> GIVEN RECORDS:
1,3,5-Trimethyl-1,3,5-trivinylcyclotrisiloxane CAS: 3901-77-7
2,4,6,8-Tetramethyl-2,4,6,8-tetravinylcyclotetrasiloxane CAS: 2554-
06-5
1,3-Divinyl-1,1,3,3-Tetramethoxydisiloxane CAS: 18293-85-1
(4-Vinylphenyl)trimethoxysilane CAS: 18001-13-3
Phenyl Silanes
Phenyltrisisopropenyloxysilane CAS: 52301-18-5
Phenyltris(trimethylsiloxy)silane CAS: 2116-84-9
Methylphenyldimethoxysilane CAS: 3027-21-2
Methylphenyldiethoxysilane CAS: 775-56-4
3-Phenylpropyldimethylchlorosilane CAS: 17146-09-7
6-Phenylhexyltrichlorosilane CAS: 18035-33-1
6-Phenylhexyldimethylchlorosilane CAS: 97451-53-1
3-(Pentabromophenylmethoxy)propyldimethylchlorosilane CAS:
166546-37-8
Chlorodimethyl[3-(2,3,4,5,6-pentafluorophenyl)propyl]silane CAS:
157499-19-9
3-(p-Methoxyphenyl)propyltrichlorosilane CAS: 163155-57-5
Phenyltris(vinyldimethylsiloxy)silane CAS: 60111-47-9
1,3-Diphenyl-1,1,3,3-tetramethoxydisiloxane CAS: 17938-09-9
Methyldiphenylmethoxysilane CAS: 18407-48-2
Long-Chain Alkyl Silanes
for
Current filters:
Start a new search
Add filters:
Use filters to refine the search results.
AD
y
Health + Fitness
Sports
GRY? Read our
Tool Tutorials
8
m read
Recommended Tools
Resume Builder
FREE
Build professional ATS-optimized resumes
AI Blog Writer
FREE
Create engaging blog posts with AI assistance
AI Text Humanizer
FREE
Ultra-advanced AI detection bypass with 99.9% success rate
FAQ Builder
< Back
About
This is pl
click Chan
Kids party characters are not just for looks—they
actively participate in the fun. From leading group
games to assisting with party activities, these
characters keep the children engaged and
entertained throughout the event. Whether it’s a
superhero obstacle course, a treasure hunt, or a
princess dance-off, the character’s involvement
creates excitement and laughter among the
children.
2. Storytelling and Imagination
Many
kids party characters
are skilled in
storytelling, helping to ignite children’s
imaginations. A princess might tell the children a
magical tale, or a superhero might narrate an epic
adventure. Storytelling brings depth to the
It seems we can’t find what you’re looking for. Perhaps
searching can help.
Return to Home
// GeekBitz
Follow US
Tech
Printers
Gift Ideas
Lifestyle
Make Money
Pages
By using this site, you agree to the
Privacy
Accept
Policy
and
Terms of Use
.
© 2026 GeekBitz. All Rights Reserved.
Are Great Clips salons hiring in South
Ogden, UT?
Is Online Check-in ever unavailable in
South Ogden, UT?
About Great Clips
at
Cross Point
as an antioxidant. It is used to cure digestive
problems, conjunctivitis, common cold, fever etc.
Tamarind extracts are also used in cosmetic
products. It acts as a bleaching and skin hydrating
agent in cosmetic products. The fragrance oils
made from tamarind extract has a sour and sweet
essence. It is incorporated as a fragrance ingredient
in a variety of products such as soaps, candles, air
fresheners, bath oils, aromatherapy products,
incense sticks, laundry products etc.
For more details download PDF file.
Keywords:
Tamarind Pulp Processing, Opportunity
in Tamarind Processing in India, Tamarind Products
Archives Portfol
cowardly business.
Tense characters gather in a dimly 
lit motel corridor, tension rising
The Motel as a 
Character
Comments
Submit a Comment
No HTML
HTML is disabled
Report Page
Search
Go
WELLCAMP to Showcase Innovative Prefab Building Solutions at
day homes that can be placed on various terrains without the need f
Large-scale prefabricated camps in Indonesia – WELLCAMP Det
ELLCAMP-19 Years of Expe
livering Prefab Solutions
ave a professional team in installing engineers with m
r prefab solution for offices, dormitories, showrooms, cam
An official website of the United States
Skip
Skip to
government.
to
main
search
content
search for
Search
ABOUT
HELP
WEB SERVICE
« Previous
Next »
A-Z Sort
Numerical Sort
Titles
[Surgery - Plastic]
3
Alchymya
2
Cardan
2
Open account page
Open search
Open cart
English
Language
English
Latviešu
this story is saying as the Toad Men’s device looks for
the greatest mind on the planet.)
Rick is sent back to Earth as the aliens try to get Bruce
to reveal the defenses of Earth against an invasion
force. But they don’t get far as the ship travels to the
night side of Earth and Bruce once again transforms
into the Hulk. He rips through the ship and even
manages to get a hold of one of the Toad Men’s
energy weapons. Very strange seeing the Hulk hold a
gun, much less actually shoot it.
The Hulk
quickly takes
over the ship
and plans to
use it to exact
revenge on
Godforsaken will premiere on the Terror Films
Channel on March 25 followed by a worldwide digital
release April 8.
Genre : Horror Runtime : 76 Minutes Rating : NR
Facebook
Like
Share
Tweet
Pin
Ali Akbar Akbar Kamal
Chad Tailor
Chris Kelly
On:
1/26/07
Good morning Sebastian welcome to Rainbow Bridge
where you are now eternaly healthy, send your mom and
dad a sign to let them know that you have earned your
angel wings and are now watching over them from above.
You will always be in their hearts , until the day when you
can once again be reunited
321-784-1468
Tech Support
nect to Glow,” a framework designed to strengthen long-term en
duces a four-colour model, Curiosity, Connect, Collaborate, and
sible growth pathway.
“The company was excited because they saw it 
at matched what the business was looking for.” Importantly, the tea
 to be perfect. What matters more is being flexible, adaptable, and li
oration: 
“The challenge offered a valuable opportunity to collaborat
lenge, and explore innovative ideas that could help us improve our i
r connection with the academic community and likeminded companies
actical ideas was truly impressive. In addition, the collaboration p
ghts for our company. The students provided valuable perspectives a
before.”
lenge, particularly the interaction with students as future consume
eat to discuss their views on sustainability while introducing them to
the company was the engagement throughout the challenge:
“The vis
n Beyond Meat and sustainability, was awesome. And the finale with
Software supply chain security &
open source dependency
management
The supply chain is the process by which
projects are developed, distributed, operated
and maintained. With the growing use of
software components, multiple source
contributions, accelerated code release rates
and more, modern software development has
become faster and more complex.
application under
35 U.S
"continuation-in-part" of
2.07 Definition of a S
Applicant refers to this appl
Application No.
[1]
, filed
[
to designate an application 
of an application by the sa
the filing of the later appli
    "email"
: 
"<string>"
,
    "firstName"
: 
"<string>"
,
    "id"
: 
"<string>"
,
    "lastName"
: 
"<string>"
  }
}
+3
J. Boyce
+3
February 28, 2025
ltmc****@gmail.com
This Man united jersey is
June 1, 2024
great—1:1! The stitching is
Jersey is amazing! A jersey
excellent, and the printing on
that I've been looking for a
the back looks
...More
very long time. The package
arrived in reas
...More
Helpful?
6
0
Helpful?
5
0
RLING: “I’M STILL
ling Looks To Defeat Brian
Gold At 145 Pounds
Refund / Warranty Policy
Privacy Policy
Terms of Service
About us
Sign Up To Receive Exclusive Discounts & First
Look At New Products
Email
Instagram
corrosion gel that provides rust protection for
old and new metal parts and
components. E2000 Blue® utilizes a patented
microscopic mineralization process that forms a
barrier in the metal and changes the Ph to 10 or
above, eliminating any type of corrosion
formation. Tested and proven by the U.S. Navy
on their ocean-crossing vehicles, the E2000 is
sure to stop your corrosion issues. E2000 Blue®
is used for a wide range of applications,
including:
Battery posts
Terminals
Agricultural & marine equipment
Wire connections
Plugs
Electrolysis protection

> ASSIGNMENT: The expected response is every record, reproduced word for word.

> SOLUTION TO THIS TASK:
1,3,5-Trimethyl-1,3,5-trivinylcyclotrisiloxane CAS: 3901-77-7
2,4,6,8-Tetramethyl-2,4,6,8-tetravinylcyclotetrasiloxane CAS: 2554-
06-5
1,3-Divinyl-1,1,3,3-Tetramethoxydisiloxane CAS: 18293-85-1
(4-Vinylphenyl)trimethoxysilane CAS: 18001-13-3
Phenyl Silanes
Phenyltrisisopropenyloxysilane CAS: 52301-18-5
Phenyltris(trimethylsiloxy)silane CAS: 2116-84-9
Methylphenyldimethoxysilane CAS: 3027-21-2
Methylphenyldiethoxysilane CAS: 775-56-4
3-Phenylpropyldimethylchlorosilane CAS: 17146-09-7
6-Phenylhexyltrichlorosilane CAS: 18035-33-1
6-Phenylhexyldimethylchlorosilane CAS: 97451-53-1
3-(Pentabromophenylmethoxy)propyldimethylchlorosilane CAS:
166546-37-8
Chlorodimethyl[3-(2,3,4,5,6-pentafluorophenyl)propyl]silane CAS:
157499-19-9
3-(p-Methoxyphenyl)propyltrichlorosilane CAS: 163155-57-5
Phenyltris(vinyldimethylsiloxy)silane CAS: 60111-47-9
1,3-Diphenyl-1,1,3,3-tetramethoxydisiloxane CAS: 17938-09-9
Methyldiphenylmethoxysilane CAS: 18407-48-2
Long-Chain Alkyl Silanes
for
Current filters:
Start a new search
Add filters:
Use filters to refine the search results.
AD
y
Health + Fitness
Sports
GRY? Read our
Tool Tutorials
8
m read
Recommended Tools
Resume Builder
FREE
Build professional ATS-optimized resumes
AI Blog Writer
FREE
Create engaging blog posts with AI assistance
AI Text Humanizer
FREE
Ultra-advanced AI detection bypass with 99.9% success rate
FAQ Builder
< Back
About
This is pl
click Chan
Kids party characters are not just for looks—they
actively participate in the fun. From leading group
games to assisting with party activities, these
characters keep the children engaged and
entertained throughout the event. Whether it’s a
superhero obstacle course, a treasure hunt, or a
princess dance-off, the character’s involvement
creates excitement and laughter among the
children.
2. Storytelling and Imagination
Many
kids party characters
are skilled in
storytelling, helping to ignite children’s
imaginations. A princess might tell the children a
magical tale, or a superhero might narrate an epic
adventure. Storytelling brings depth to the
It seems we can’t find what you’re looking for. Perhaps
searching can help.
Return to Home
// GeekBitz
Follow US
Tech
Printers
Gift Ideas
Lifestyle
Make Money
Pages
By using this site, you agree to the
Privacy
Accept
Policy
and
Terms of Use
.
© 2026 GeekBitz. All Rights Reserved.
Are Great Clips salons hiring in South
Ogden, UT?
Is Online Check-in ever unavailable in
South Ogden, UT?
About Great Clips
at
Cross Point
as an antioxidant. It is used to cure digestive
problems, conjunctivitis, common cold, fever etc.
Tamarind extracts are also used in cosmetic
products. It acts as a bleaching and skin hydrating
agent in cosmetic products. The fragrance oils
made from tamarind extract has a sour and sweet
essence. It is incorporated as a fragrance ingredient
in a variety of products such as soaps, candles, air
fresheners, bath oils, aromatherapy products,
incense sticks, laundry products etc.
For more details download PDF file.
Keywords:
Tamarind Pulp Processing, Opportunity
in Tamarind Processing in India, Tamarind Products
Archives Portfol
cowardly business.
Tense characters gather in a dimly 
lit motel corridor, tension rising
The Motel as a 
Character
Comments
Submit a Comment
No HTML
HTML is disabled
Report Page
Search
Go
WELLCAMP to Showcase Innovative Prefab Building Solutions at
day homes that can be placed on various terrains without the need f
Large-scale prefabricated camps in Indonesia – WELLCAMP Det
ELLCAMP-19 Years of Expe
livering Prefab Solutions
ave a professional team in installing engineers with m
r prefab solution for offices, dormitories, showrooms, cam
An official website of the United States
Skip
Skip to
government.
to
main
search
content
search for
Search
ABOUT
HELP
WEB SERVICE
« Previous
Next »
A-Z Sort
Numerical Sort
Titles
[Surgery - Plastic]
3
Alchymya
2
Cardan
2
Open account page
Open search
Open cart
English
Language
English
Latviešu
this story is saying as the Toad Men’s device looks for
the greatest mind on the planet.)
Rick is sent back to Earth as the aliens try to get Bruce
to reveal the defenses of Earth against an invasion
force. But they don’t get far as the ship travels to the
night side of Earth and Bruce once again transforms
into the Hulk. He rips through the ship and even
manages to get a hold of one of the Toad Men’s
energy weapons. Very strange seeing the Hulk hold a
gun, much less actually shoot it.
The Hulk
quickly takes
over the ship
and plans to
use it to exact
revenge on
Godforsaken will premiere on the Terror Films
Channel on March 25 followed by a worldwide digital
release April 8.
Genre : Horror Runtime : 76 Minutes Rating : NR
Facebook
Like
Share
Tweet
Pin
Ali Akbar Akbar Kamal
Chad Tailor
Chris Kelly
On:
1/26/07
Good morning Sebastian welcome to Rainbow Bridge
where you are now eternaly healthy, send your mom and
dad a sign to let them know that you have earned your
angel wings and are now watching over them from above.
You will always be in their hearts , until the day when you
can once again be reunited
321-784-1468
Tech Support
nect to Glow,” a framework designed to strengthen long-term en
duces a four-colour model, Curiosity, Connect, Collaborate, and
sible growth pathway.
“The company was excited because they saw it 
at matched what the business was looking for.” Importantly, the tea
 to be perfect. What matters more is being flexible, adaptable, and li
oration: 
“The challenge offered a valuable opportunity to collaborat
lenge, and explore innovative ideas that could help us improve our i
r connection with the academic community and likeminded companies
actical ideas was truly impressive. In addition, the collaboration p
ghts for our company. The students provided valuable perspectives a
before.”
lenge, particularly the interaction with students as future consume
eat to discuss their views on sustainability while introducing them to
the company was the engagement throughout the challenge:
“The vis
n Beyond Meat and sustainability, was awesome. And the finale with
Software supply chain security &
open source dependency
management
The supply chain is the process by which
projects are developed, distributed, operated
and maintained. With the growing use of
software components, multiple source
contributions, accelerated code release rates
and more, modern software development has
become faster and more complex.
application under
35 U.S
"continuation-in-part" of
2.07 Definition of a S
Applicant refers to this appl
Application No.
[1]
, filed
[
to designate an application 
of an application by the sa
the filing of the later appli
    "email"
: 
"<string>"
,
    "firstName"
: 
"<string>"
,
    "id"
: 
"<string>"
,
    "lastName"
: 
"<string>"
  }
}
+3
J. Boyce
+3
February 28, 2025
ltmc****@gmail.com
This Man united jersey is
June 1, 2024
great—1:1! The stitching is
Jersey is amazing! A jersey
excellent, and the printing on
that I've been looking for a
the back looks
...More
very long time. The package
arrived in reas
...More
Helpful?
6
0
Helpful?
5
0
RLING: “I’M STILL
ling Looks To Defeat Brian
Gold At 145 Pounds
Refund / Warranty Policy
Privacy Policy
Terms of Service
About us
Sign Up To Receive Exclusive Discounts & First
Look At New Products
Email
Instagram
corrosion gel that provides rust protection for
old and new metal parts and
components. E2000 Blue® utilizes a patented
microscopic mineralization process that forms a
barrier in the metal and changes the Ph to 10 or
above, eliminating any type of corrosion
formation. Tested and proven by the U.S. Navy
on their ocean-crossing vehicles, the E2000 is
sure to stop your corrosion issues. E2000 Blue®
is used for a wide range of applications,
including:
Battery posts
Terminals
Agricultural & marine equipment
Wire connections
Plugs
Electrolysis protection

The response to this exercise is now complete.